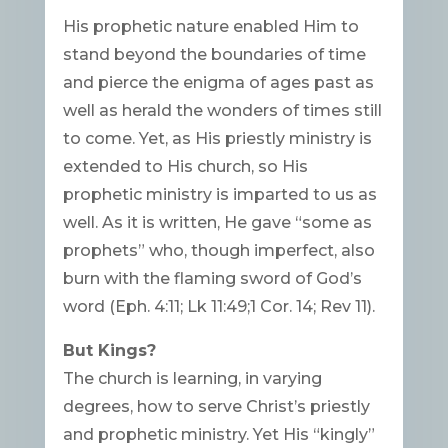
His prophetic nature enabled Him to
stand beyond the boundaries of time
and pierce the enigma of ages past as
well as herald the wonders of times still
to come. Yet, as His priestly ministry is
extended to His church, so His
prophetic ministry is imparted to us as
well. As it is written, He gave “some as
prophets” who, though imperfect, also
burn with the flaming sword of God’s
word (Eph. 4:11; Lk 11:49;1 Cor. 14; Rev 11).
But Kings?
The church is learning, in varying
degrees, how to serve Christ’s priestly
and prophetic ministry. Yet His “kingly”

== == ==

> [WHAT IS BEING ASKED]: Output only the count of lines in the data containing "priestly".

> [TASK OUTPUT]: 2